* WORK REQUIRED:
From the first line to the last, give the material again exactly, without the images.

* MATERIAL TO PROCESS:
◆ ◆ ◆ ◆ ◆

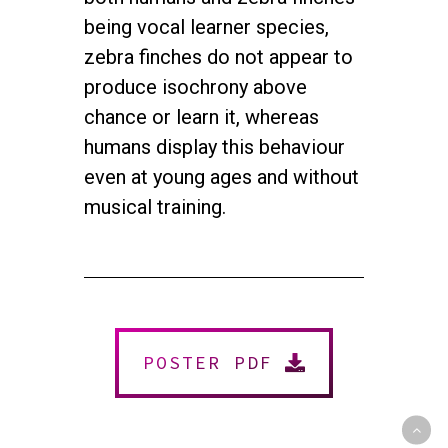
being vocal learner species,
zebra finches do not appear to
produce isochrony above
chance or learn it, whereas
humans display this behaviour
even at young ages and without
musical training.
twitter
facebook
youtube
instagram
© 2026 NEUROMUSIC CONFERENCE. All Rights Reserved.
Powered by
Urban Block Media
POSTER PDF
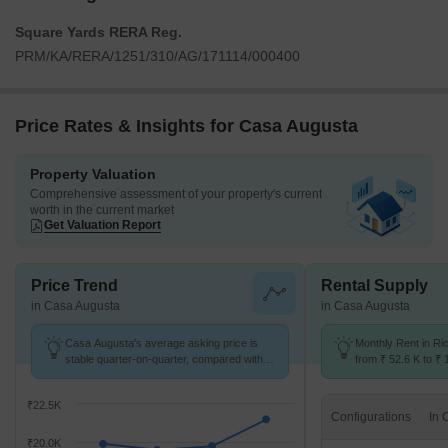
Square Yards RERA Reg.
PRM/KA/RERA/1251/310/AG/171114/000400
Price Rates & Insights for Casa Augusta
Property Valuation
Comprehensive assessment of your property's current
worth in the current market
Get Valuation Report
Price Trend
Rental Supply
in Casa Augusta
in Casa Augusta
Casa Augusta's average asking price is
Monthly Rent in R
stable quarter-on-quarter, compared with
from ₹ 52.6 K to ₹ 
Richmond Town.
available for 2,3 B
₹22.5K
Configurations
₹20.0K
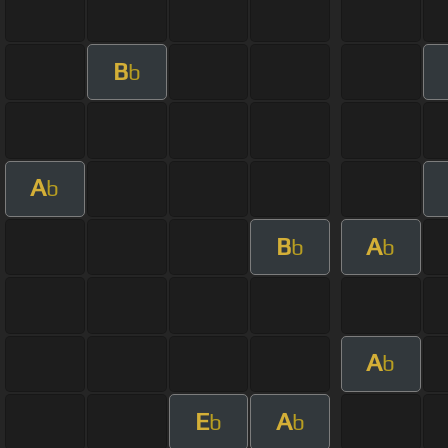
B
b
A
b
B
A
b
b
A
b
E
A
b
b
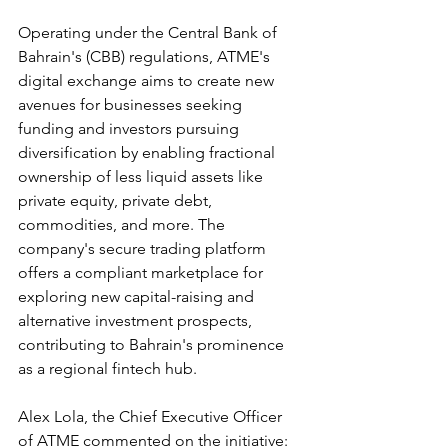
Operating under the Central Bank of 
Bahrain's (CBB) regulations, ATME's 
digital exchange aims to create new 
avenues for businesses seeking 
funding and investors pursuing 
diversification by enabling fractional 
ownership of less liquid assets like 
private equity, private debt, 
commodities, and more. The 
company's secure trading platform 
offers a compliant marketplace for 
exploring new capital-raising and 
alternative investment prospects, 
contributing to Bahrain's prominence 
as a regional fintech hub.
Alex Lola, the Chief Executive Officer 
of ATME commented on the initiative:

◆ ◆ ◆ ◆ ◆

* ANSWER FOR THIS EXERCISE:
being vocal learner species,
zebra finches do not appear to
produce isochrony above
chance or learn it, whereas
humans display this behaviour
even at young ages and without
musical training.
twitter
facebook
youtube
instagram
© 2026 NEUROMUSIC CONFERENCE. All Rights Reserved.
Powered by
Urban Block Media
POSTER PDF
Square Yards RERA Reg.
PRM/KA/RERA/1251/310/AG/171114/000400
Price Rates & Insights for Casa Augusta
Property Valuation
Comprehensive assessment of your property's current
worth in the current market
Get Valuation Report
Price Trend
Rental Supply
in Casa Augusta
in Casa Augusta
Casa Augusta's average asking price is
Monthly Rent in R
stable quarter-on-quarter, compared with
from ₹ 52.6 K to ₹ 
Richmond Town.
available for 2,3 B
₹22.5K
Configurations
₹20.0K
B
b
A
b
B
A
b
b
A
b
E
A
b
b
Operating under the Central Bank of 
Bahrain's (CBB) regulations, ATME's 
digital exchange aims to create new 
avenues for businesses seeking 
funding and investors pursuing 
diversification by enabling fractional 
ownership of less liquid assets like 
private equity, private debt, 
commodities, and more. The 
company's secure trading platform 
offers a compliant marketplace for 
exploring new capital-raising and 
alternative investment prospects, 
contributing to Bahrain's prominence 
as a regional fintech hub.
Alex Lola, the Chief Executive Officer 
of ATME commented on the initiative:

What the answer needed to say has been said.